The paper almost monopolized his time, but not quite. He played golf during the week and on Saturday afternoons shouted for the football team. “I was one of three cheer leaders in the Brown game, and felt like a d——f——, waving my arms and legs before several thousand amused spectators,” he told his mother, with poorly disguised delight. “It is a dirty job; one gets chiefly ridicule. But some poor devil has to suffer, and one can’t refuse.” He attended the Bachelors’ Ball in Boston—“which was very exclusive, very animated, and rather tipsy,” he remarked. “I got back at 6.” He went to the wedding of a fraternity brother and took upon himself the task of introducing his classmates to the mother of the bride. “Mrs. Kay was much impressed by his
savoir faire,
” the grateful groom recalled. “His charm and ease of manner were apparent in those early days.”

 

 

E
LEANOR
R
OOSEVELT WAS
a Roosevelt before she married Franklin Roosevelt. Her father was Elliott Roosevelt, Theodore’s brother. Alice Roosevelt was a cousin. Her mother was Anna Hall Roosevelt—“one of the most beautiful women I have ever seen,” Eleanor wrote, many years after her mother died. Coming from another child of another mother, such a comment might have required discount for the bias of the excessively close. In Eleanor’s case, any discount must have been in the opposite direction, for she was not close to her mother and never identified with her in any way. Her mother was beautiful; she herself was not—certainly not by her own reckoning. And her mother inhabited a world that never warmed to Eleanor, nor Eleanor to it. “My mother belonged to that New York City society which thought itself all-important,” Eleanor said. “In that society you were kind to the poor; you did not neglect your philanthropic duties in whatever community you lived; you assisted the hospitals and did something for the needy. You accepted invitations to dine and to dance with the right people only; you lived where you would be in their midst. You thought seriously about your children’s education; you read the books that everybody read; you were familiar with good literature. In short, you conformed to the conventional pattern.”
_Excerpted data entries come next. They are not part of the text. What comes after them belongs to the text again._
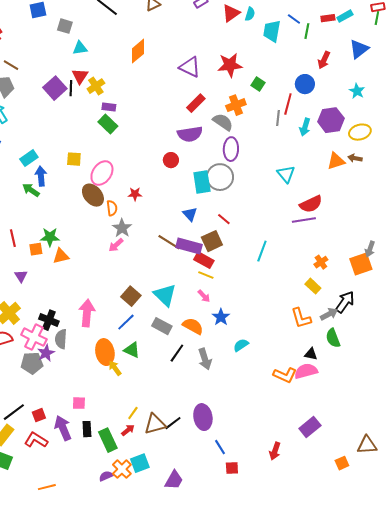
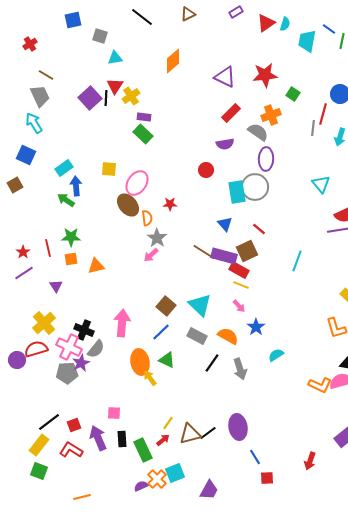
purple semicircle: (190, 134) -> (225, 144), size x0.7
green star: (50, 237) -> (71, 237), moved
gray semicircle: (61, 339) -> (96, 349), turned -144

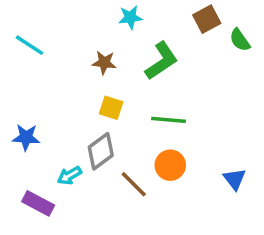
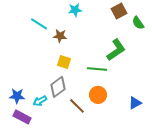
cyan line: (29, 45) -> (39, 24), moved
green L-shape: (162, 61) -> (116, 50), moved
blue star: (26, 137) -> (17, 96), moved
blue triangle: (235, 179) -> (135, 103), turned 40

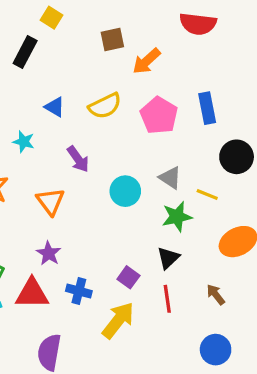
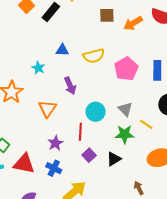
orange arrow: (147, 61) -> (133, 23), moved
blue triangle: (55, 107) -> (62, 50), turned -40
purple star: (49, 253) -> (55, 143), moved
purple square: (128, 277) -> (89, 155), moved
red line: (167, 299) -> (80, 132), moved

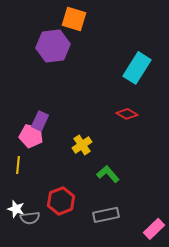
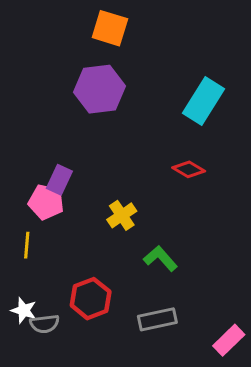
purple hexagon: (53, 46) -> (100, 89), moved

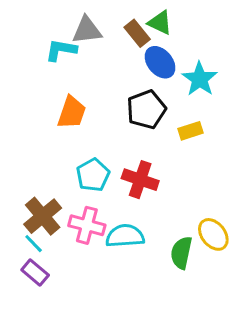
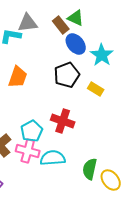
yellow rectangle: (190, 131) -> (96, 89), turned 49
cyan pentagon: (93, 175) -> (32, 131), moved
yellow ellipse: (213, 234) -> (111, 180), moved

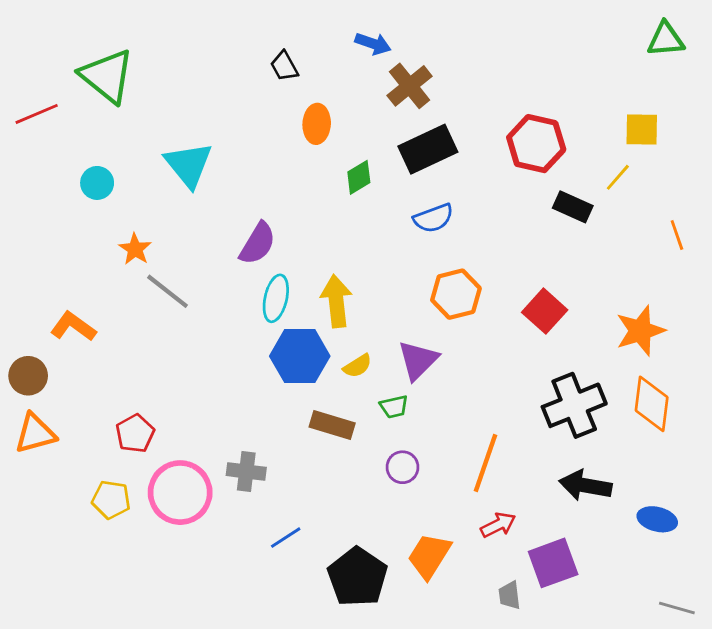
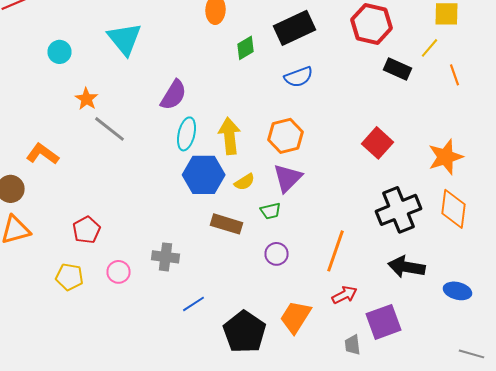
orange line: (677, 235) -> (454, 75), moved
orange hexagon: (456, 294) -> (286, 136), moved
pink circle: (180, 493) -> (118, 272), size x0.5

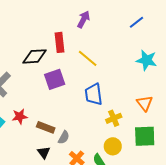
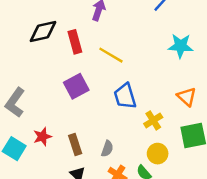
black diamond: (35, 56) -> (43, 31), moved
brown rectangle: (46, 127) -> (75, 144), turned 60
gray semicircle: (64, 137) -> (107, 149), moved

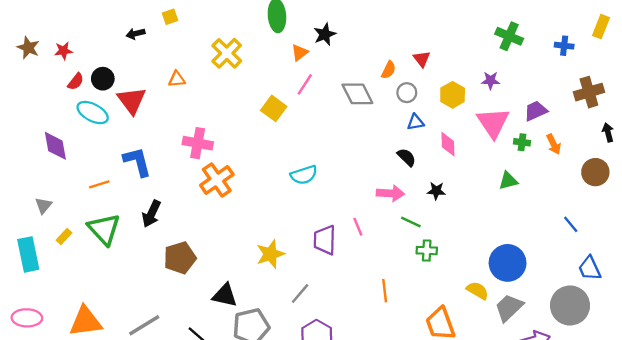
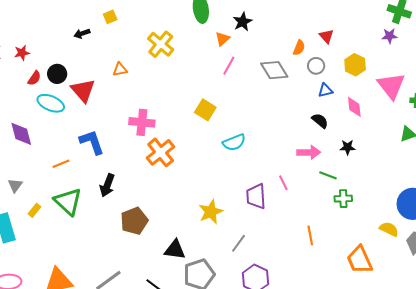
purple star: (491, 80) -> (390, 36), moved
yellow square: (274, 108) -> (205, 110), moved

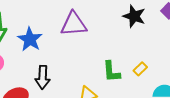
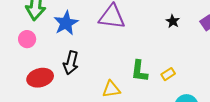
black star: (134, 16) -> (173, 21), size x0.6

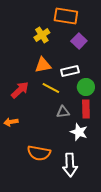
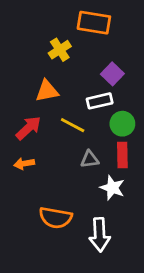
purple square: (79, 41) -> (112, 74), moved
orange triangle: (43, 65) -> (47, 91), moved
orange arrow: (11, 122) -> (24, 164), moved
Eleanor’s father inhabited Anna’s society but was not really of it, which may have been why Eleanor identified much more strongly with him. Or it may have been the flaws in Elliott Roosevelt’s character. Elliott was the more attractive and engaging of the two Roosevelt boys, with blond hair, handsome features, and a winning personality. But there was a crack in his character, and in the repeated poundings of sibling competition with the older and more ambitious Theodore, it opened wider and wider. Their parents sent Elliott off to Texas in his teens to recuperate from a nervous breakdown; when the boys’ father died soon after, Elliott employed his inheritance to fund a round-the-world tour. He hunted tigers in India and other beasts elsewhere, finally gaining an edge on his brother, who had yet to bag anything larger than a bear. He brought home heads, hides, and an exotic reputation, which helped sweep Anna Hall, in full bloom at nineteen, off her feet and to the altar. He loved her madly but badly, being already addicted to alcohol and becoming addicted to the opiates he ingested for pain following a riding accident that shattered his leg. He squandered what remained of his fortune and got a servant girl pregnant; she threatened a public scandal and had to be bought off by Theodore and the family.